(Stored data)
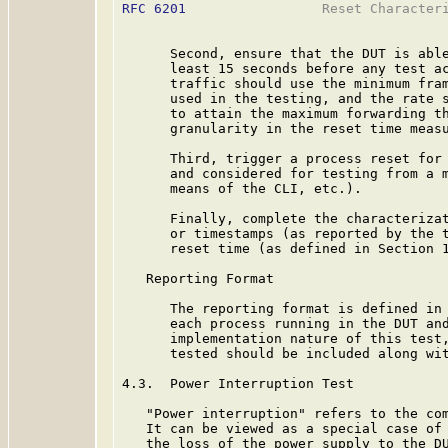
RFC 6201
                 Reset Characteri
      Second, ensure that the DUT is able
      least 15 seconds before any test ac
      traffic should use the minimum fram
      used in the testing, and the rate s
      to attain the maximum forwarding th
      granularity in the reset time measu
      Third, trigger a process reset for 
      and considered for testing from a m
      means of the CLI, etc.).

      Finally, complete the characterizat
      or timestamps (as reported by the t
      reset time (as defined in Section 1
   Reporting Format

      The reporting format is defined in 
      each process running in the DUT and
      implementation nature of this test,
      tested should be included along wit
4.3.  Power Interruption Test

   "Power interruption" refers to the com
   It can be viewed as a special case of 
   the loss of the power supply to the DU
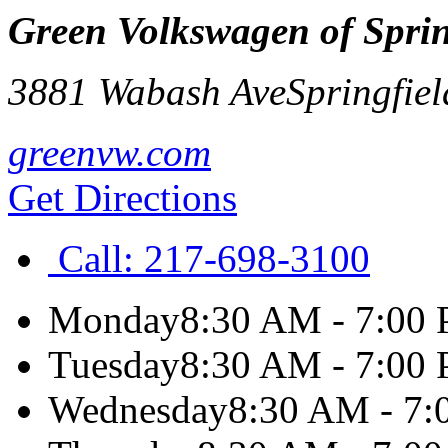
Green Volkswagen of Sprin
3881 Wabash Ave
Springfiel
greenvw.com
Get Directions
Call:
217-698-3100
Monday
8:30 AM - 7:00
Tuesday
8:30 AM - 7:00
Wednesday
8:30 AM - 7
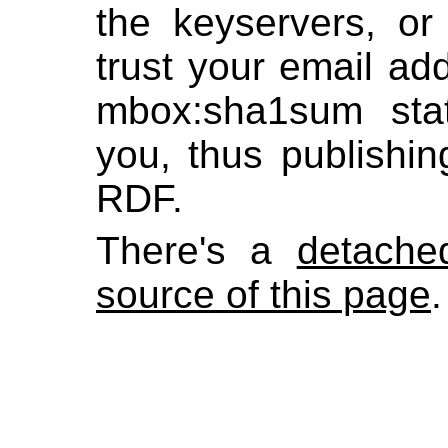
the keyservers, or
trust your email add
mbox:sha1sum st
you, thus publishi
RDF.
There's a
detache
source of this page
.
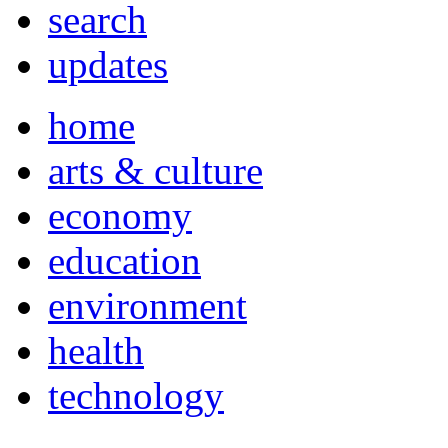
search
updates
home
arts & culture
economy
education
environment
health
technology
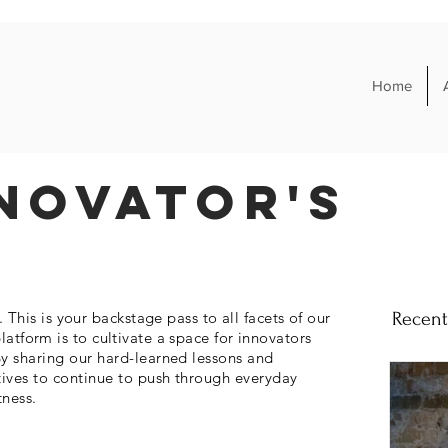
Home
novator's
his is your backstage pass to all facets of our
Recent
platform is to cultivate a space for
innovators
y sharing our hard-learned lessons and
tives to continue to push through everyday
tness.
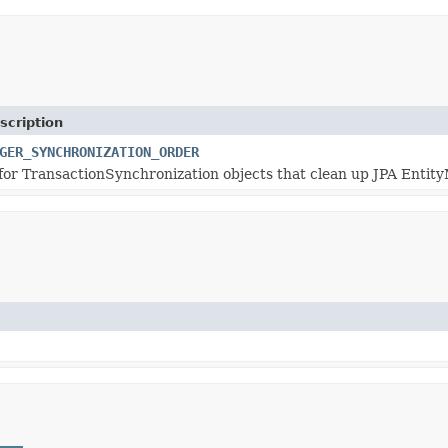
scription
GER_SYNCHRONIZATION_ORDER
for TransactionSynchronization objects that clean up JPA Entit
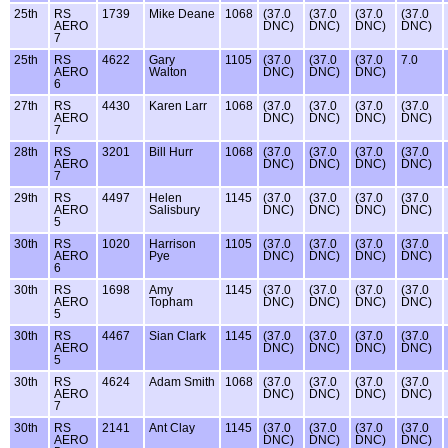
25th
RS
1739
Mike Deane
1068
(37.0
(37.0
(37.0
(37.0
AERO
DNC)
DNC)
DNC)
DNC)
7
25th
RS
4622
Gary
1105
(37.0
(37.0
(37.0
7.0
AERO
Walton
DNC)
DNC)
DNC)
6
27th
RS
4430
Karen Larr
1068
(37.0
(37.0
(37.0
(37.0
AERO
DNC)
DNC)
DNC)
DNC)
7
28th
RS
3201
Bill Hurr
1068
(37.0
(37.0
(37.0
(37.0
AERO
DNC)
DNC)
DNC)
DNC)
7
29th
RS
4497
Helen
1145
(37.0
(37.0
(37.0
(37.0
AERO
Salisbury
DNC)
DNC)
DNC)
DNC)
5
30th
RS
1020
Harrison
1105
(37.0
(37.0
(37.0
(37.0
AERO
Pye
DNC)
DNC)
DNC)
DNC)
6
30th
RS
1698
Amy
1145
(37.0
(37.0
(37.0
(37.0
AERO
Topham
DNC)
DNC)
DNC)
DNC)
5
30th
RS
4467
Sian Clark
1145
(37.0
(37.0
(37.0
(37.0
AERO
DNC)
DNC)
DNC)
DNC)
5
30th
RS
4624
Adam Smith
1068
(37.0
(37.0
(37.0
(37.0
AERO
DNC)
DNC)
DNC)
DNC)
7
30th
RS
2141
Ant Clay
1145
(37.0
(37.0
(37.0
(37.0
AERO
DNC)
DNC)
DNC)
DNC)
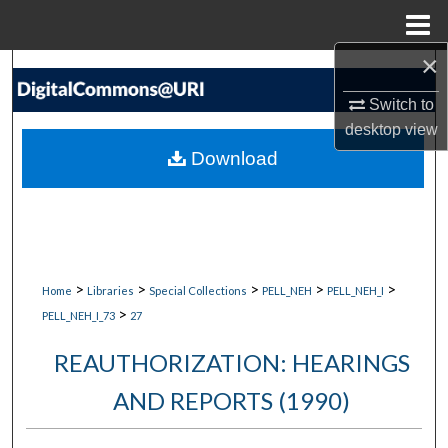
Menu
Home
×
Search
Switch to
Browse Collections
desktop
view
Download
My Account
About
Digital Commons Network™
>
>
>
>
>
Home
Libraries
Special Collections
PELL_NEH
PELL_NEH_I
>
PELL_NEH_I_73
27
REAUTHORIZATION: HEARINGS
AND REPORTS (1990)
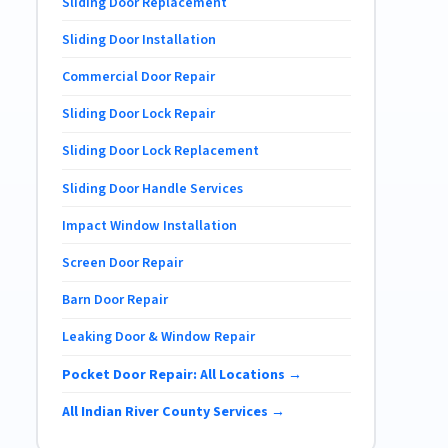
Sliding Door Replacement
Sliding Door Installation
Commercial Door Repair
Sliding Door Lock Repair
Sliding Door Lock Replacement
Sliding Door Handle Services
Impact Window Installation
Screen Door Repair
Barn Door Repair
Leaking Door & Window Repair
Pocket Door Repair: All Locations →
All Indian River County Services →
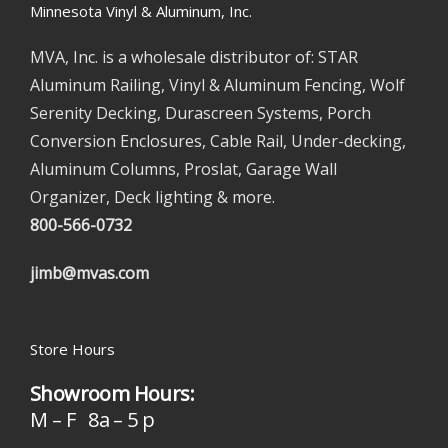
Minnesota Vinyl & Aluminum, Inc.
MVA, Inc. is a wholesale distributor of: STAR
Aluminum Railing, Vinyl & Aluminum Fencing, Wolf
Serenity Decking, Durascreen Systems, Porch
Conversion Enclosures, Cable Rail, Under-decking,
Aluminum Columns, Proslat, Garage Wall
Organizer, Deck lighting & more.
800-566-0732
jimb@mvas.com
Store Hours
Showroom Hours:
M – F 8a – 5 p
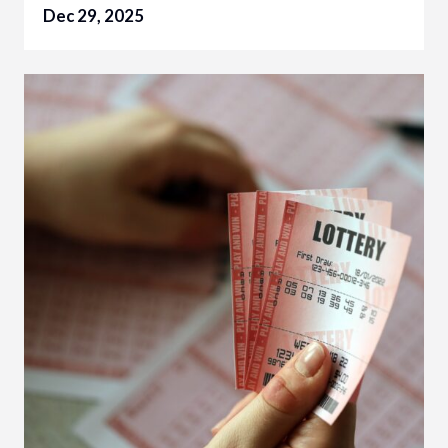
Dec 29, 2025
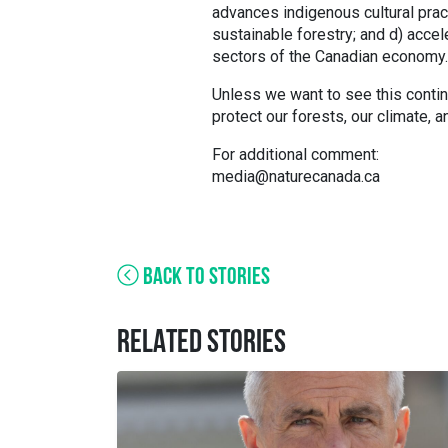
advances indigenous cultural pract
sustainable forestry; and d) acce
sectors of the Canadian economy.
Unless we want to see this continu
protect our forests, our climate, 
For additional comment:
media@naturecanada.ca
BACK TO STORIES
RELATED STORIES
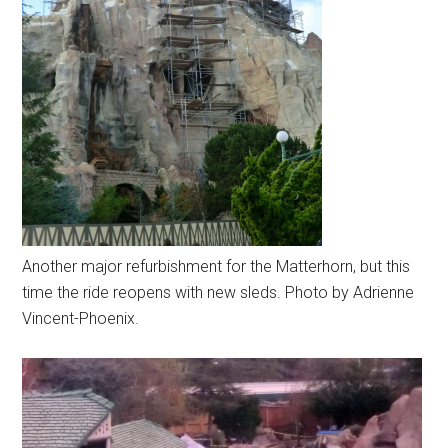
Another major refurbishment for the Matterhorn, but this
time the ride reopens with new sleds. Photo by Adrienne
Vincent-Phoenix.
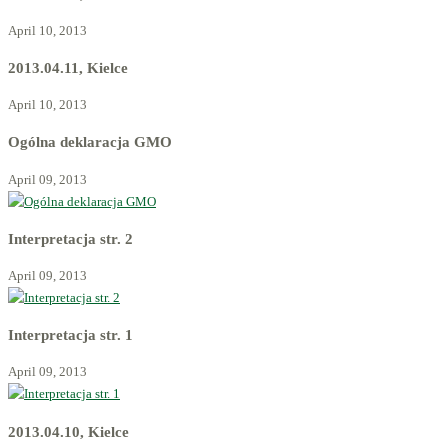
April 10, 2013
2013.04.11, Kielce
April 10, 2013
Ogólna deklaracja GMO
April 09, 2013
Interpretacja str. 2
April 09, 2013
Interpretacja str. 1
April 09, 2013
2013.04.10, Kielce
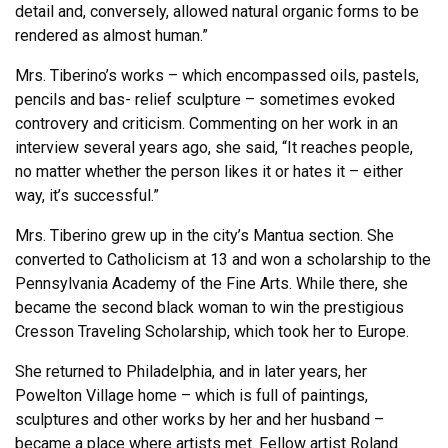
detail and, conversely, allowed natural organic forms to be
rendered as almost human.”
Mrs. Tiberino’s works – which encompassed oils, pastels,
pencils and bas- relief sculpture – sometimes evoked
controvery and criticism. Commenting on her work in an
interview several years ago, she said, “It reaches people,
no matter whether the person likes it or hates it – either
way, it’s successful.”
Mrs. Tiberino grew up in the city’s Mantua section. She
converted to Catholicism at 13 and won a scholarship to the
Pennsylvania Academy of the Fine Arts. While there, she
became the second black woman to win the prestigious
Cresson Traveling Scholarship, which took her to Europe.
She returned to Philadelphia, and in later years, her
Powelton Village home – which is full of paintings,
sculptures and other works by her and her husband –
became a place where artists met. Fellow artist Roland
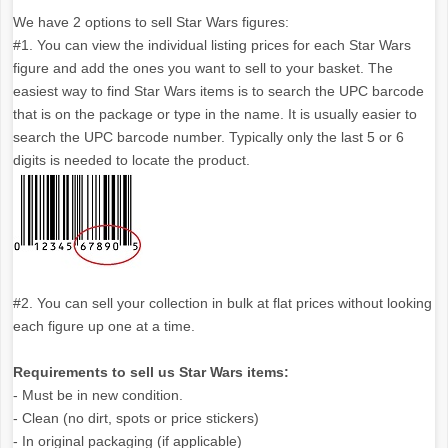
We have 2 options to sell Star Wars figures:
#1. You can view the individual listing prices for each Star Wars
figure and add the ones you want to sell to your basket. The
easiest way to find Star Wars items is to search the UPC barcode
that is on the package or type in the name. It is usually easier to
search the UPC barcode number. Typically only the last 5 or 6
digits is needed to locate the product.
#2. You can sell your collection in bulk at flat prices without looking
each figure up one at a time.
Requirements to sell us Star Wars items:
- Must be in new condition.
- Clean (no dirt, spots or price stickers)
- In original packaging (if applicable)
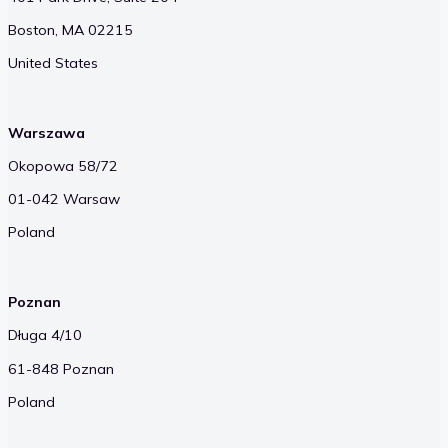
Boston, MA 02215
United States
Warszawa
Okopowa 58/72
01-042 Warsaw
Poland
Poznan
Długa 4/10
61-848 Poznan
Poland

Description of the task: The expected output is every entry, retyped exactly, with all pictures removed.

Finished exercise:
RFC 6201
                 Reset Characteri
      Second, ensure that the DUT is able
      least 15 seconds before any test ac
      traffic should use the minimum fram
      used in the testing, and the rate s
      to attain the maximum forwarding th
      granularity in the reset time measu
      Third, trigger a process reset for 
      and considered for testing from a m
      means of the CLI, etc.).

      Finally, complete the characterizat
      or timestamps (as reported by the t
      reset time (as defined in Section 1
   Reporting Format

      The reporting format is defined in 
      each process running in the DUT and
      implementation nature of this test,
      tested should be included along wit
4.3.  Power Interruption Test

   "Power interruption" refers to the com
   It can be viewed as a special case of 
   the loss of the power supply to the DU
Green Volkswagen of Sprin
3881 Wabash Ave
Springfiel
greenvw.com
Get Directions
Call:
217-698-3100
Monday
8:30 AM - 7:00
Tuesday
8:30 AM - 7:00
Wednesday
8:30 AM - 7
the keyservers, or
trust your email add
mbox:sha1sum st
you, thus publishi
RDF.
There's a
detache
source of this page
.
search
updates
home
arts & culture
economy
education
environment
health
technology
Home
novator's
his is your backstage pass to all facets of our
Recent
platform is to cultivate a space for
innovators
y sharing our hard-learned lessons and
tives to continue to push through everyday
tness.
scription
GER_SYNCHRONIZATION_ORDER
for TransactionSynchronization objects that clean up JPA Entit
25th
RS
1739
Mike Deane
1068
(37.0
(37.0
(37.0
(37.0
AERO
DNC)
DNC)
DNC)
DNC)
7
25th
RS
4622
Gary
1105
(37.0
(37.0
(37.0
7.0
AERO
Walton
DNC)
DNC)
DNC)
6
27th
RS
4430
Karen Larr
1068
(37.0
(37.0
(37.0
(37.0
AERO
DNC)
DNC)
DNC)
DNC)
7
28th
RS
3201
Bill Hurr
1068
(37.0
(37.0
(37.0
(37.0
AERO
DNC)
DNC)
DNC)
DNC)
7
29th
RS
4497
Helen
1145
(37.0
(37.0
(37.0
(37.0
AERO
Salisbury
DNC)
DNC)
DNC)
DNC)
5
30th
RS
1020
Harrison
1105
(37.0
(37.0
(37.0
(37.0
AERO
Pye
DNC)
DNC)
DNC)
DNC)
6
30th
RS
1698
Amy
1145
(37.0
(37.0
(37.0
(37.0
AERO
Topham
DNC)
DNC)
DNC)
DNC)
5
30th
RS
4467
Sian Clark
1145
(37.0
(37.0
(37.0
(37.0
AERO
DNC)
DNC)
DNC)
DNC)
5
30th
RS
4624
Adam Smith
1068
(37.0
(37.0
(37.0
(37.0
AERO
DNC)
DNC)
DNC)
DNC)
7
30th
RS
2141
Ant Clay
1145
(37.0
(37.0
(37.0
(37.0
AERO
DNC)
DNC)
DNC)
DNC)
Menu
Home
×
Search
Switch to
Browse Collections
desktop
view
Download
My Account
About
Digital Commons Network™
>
>
>
>
>
Home
Libraries
Special Collections
PELL_NEH
PELL_NEH_I
>
PELL_NEH_I_73
27
REAUTHORIZATION: HEARINGS
AND REPORTS (1990)
Sliding Door Replacement
Sliding Door Installation
Commercial Door Repair
Sliding Door Lock Repair
Sliding Door Lock Replacement
Sliding Door Handle Services
Impact Window Installation
Screen Door Repair
Barn Door Repair
Leaking Door & Window Repair
Pocket Door Repair: All Locations →
All Indian River County Services →
Minnesota Vinyl & Aluminum, Inc.
MVA, Inc. is a wholesale distributor of: STAR
Aluminum Railing, Vinyl & Aluminum Fencing, Wolf
Serenity Decking, Durascreen Systems, Porch
Conversion Enclosures, Cable Rail, Under-decking,
Aluminum Columns, Proslat, Garage Wall
Organizer, Deck lighting & more.
800-566-0732
jimb@mvas.com
Store Hours
Showroom Hours:
M – F 8a – 5 p
Dec 29, 2025
advances indigenous cultural pract
sustainable forestry; and d) acce
sectors of the Canadian economy.
Unless we want to see this continu
protect our forests, our climate, 
For additional comment:
media@naturecanada.ca
BACK TO STORIES
RELATED STORIES
Another major refurbishment for the Matterhorn, but this
time the ride reopens with new sleds. Photo by Adrienne
Vincent-Phoenix.
April 10, 2013
2013.04.11, Kielce
April 10, 2013
Ogólna deklaracja GMO
April 09, 2013
Interpretacja str. 2
April 09, 2013
Interpretacja str. 1
April 09, 2013
2013.04.10, Kielce
detail and, conversely, allowed natural organic forms to be
rendered as almost human.”
Mrs. Tiberino’s works – which encompassed oils, pastels,
pencils and bas- relief sculpture – sometimes evoked
controvery and criticism. Commenting on her work in an
interview several years ago, she said, “It reaches people,
no matter whether the person likes it or hates it – either
way, it’s successful.”
Mrs. Tiberino grew up in the city’s Mantua section. She
converted to Catholicism at 13 and won a scholarship to the
Pennsylvania Academy of the Fine Arts. While there, she
became the second black woman to win the prestigious
Cresson Traveling Scholarship, which took her to Europe.
She returned to Philadelphia, and in later years, her
Powelton Village home – which is full of paintings,
sculptures and other works by her and her husband –
became a place where artists met. Fellow artist Roland
We have 2 options to sell Star Wars figures:
#1. You can view the individual listing prices for each Star Wars
figure and add the ones you want to sell to your basket. The
easiest way to find Star Wars items is to search the UPC barcode
that is on the package or type in the name. It is usually easier to
search the UPC barcode number. Typically only the last 5 or 6
digits is needed to locate the product.
#2. You can sell your collection in bulk at flat prices without looking
each figure up one at a time.
Requirements to sell us Star Wars items:
- Must be in new condition.
- Clean (no dirt, spots or price stickers)
- In original packaging (if applicable)
Boston, MA 02215
United States
Warszawa
Okopowa 58/72
01-042 Warsaw
Poland
Poznan
Długa 4/10
61-848 Poznan
Poland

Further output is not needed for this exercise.